- **The problem**: This exercise calls for the records to be returned exactly, with images removed.

○ ○ ○ ○

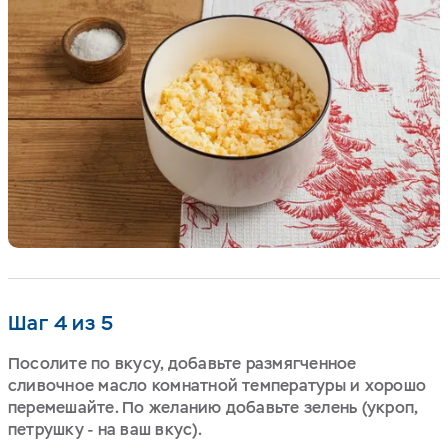
Шаг 4 из 5
Посолите по вкусу, добавьте размягченное
сливочное масло комнатной температуры и хорошо
перемешайте. По желанию добавьте зелень (укроп,
петрушку - на ваш вкус).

○ ○ ○ ○

- **Answer box**:
Шаг 4 из 5
Посолите по вкусу, добавьте размягченное
сливочное масло комнатной температуры и хорошо
перемешайте. По желанию добавьте зелень (укроп,
петрушку - на ваш вкус).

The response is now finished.